# WHAT IS NEEDED
Two lines in the data below mark the range: the one with "cabinet openings for" and the one with "of a doctor immediately.". Return both, along with every line between them, exactly.

==========

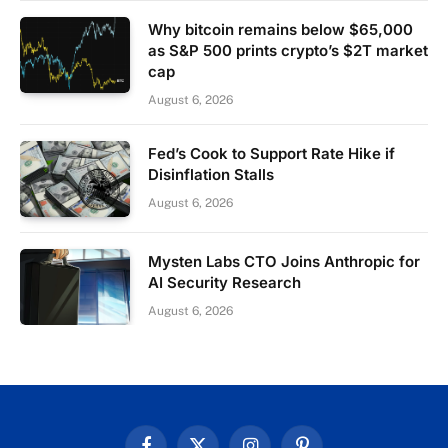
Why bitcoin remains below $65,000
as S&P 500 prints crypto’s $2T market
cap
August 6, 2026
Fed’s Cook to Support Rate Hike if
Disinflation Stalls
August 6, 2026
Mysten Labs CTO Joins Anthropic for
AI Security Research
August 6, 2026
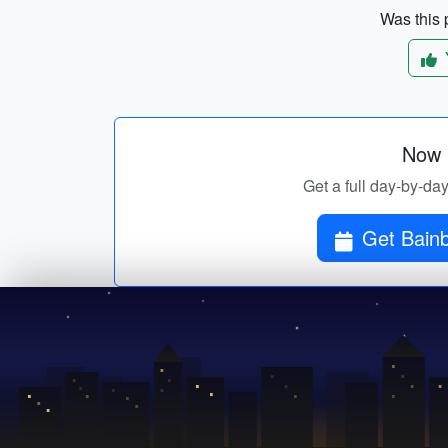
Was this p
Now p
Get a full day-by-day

==========

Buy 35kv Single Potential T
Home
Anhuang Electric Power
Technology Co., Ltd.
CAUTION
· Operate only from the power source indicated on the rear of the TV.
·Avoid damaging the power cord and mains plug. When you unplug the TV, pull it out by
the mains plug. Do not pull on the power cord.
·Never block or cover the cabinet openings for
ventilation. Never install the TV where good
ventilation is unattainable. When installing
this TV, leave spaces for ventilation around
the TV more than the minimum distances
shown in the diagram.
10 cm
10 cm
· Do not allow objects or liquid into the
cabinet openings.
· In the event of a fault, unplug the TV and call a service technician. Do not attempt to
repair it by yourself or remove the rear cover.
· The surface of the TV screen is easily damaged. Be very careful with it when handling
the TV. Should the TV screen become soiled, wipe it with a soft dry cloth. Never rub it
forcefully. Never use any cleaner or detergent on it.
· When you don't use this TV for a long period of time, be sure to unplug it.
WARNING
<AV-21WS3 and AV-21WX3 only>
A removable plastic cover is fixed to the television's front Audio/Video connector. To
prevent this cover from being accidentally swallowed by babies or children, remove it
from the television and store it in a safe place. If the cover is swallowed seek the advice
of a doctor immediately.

==========

# SOLUTION TO THIS TASK
·Never block or cover the cabinet openings for
ventilation. Never install the TV where good
ventilation is unattainable. When installing
this TV, leave spaces for ventilation around
the TV more than the minimum distances
shown in the diagram.
10 cm
10 cm
· Do not allow objects or liquid into the
cabinet openings.
· In the event of a fault, unplug the TV and call a service technician. Do not attempt to
repair it by yourself or remove the rear cover.
· The surface of the TV screen is easily damaged. Be very careful with it when handling
the TV. Should the TV screen become soiled, wipe it with a soft dry cloth. Never rub it
forcefully. Never use any cleaner or detergent on it.
· When you don't use this TV for a long period of time, be sure to unplug it.
WARNING
<AV-21WS3 and AV-21WX3 only>
A removable plastic cover is fixed to the television's front Audio/Video connector. To
prevent this cover from being accidentally swallowed by babies or children, remove it
from the television and store it in a safe place. If the cover is swallowed seek the advice
of a doctor immediately.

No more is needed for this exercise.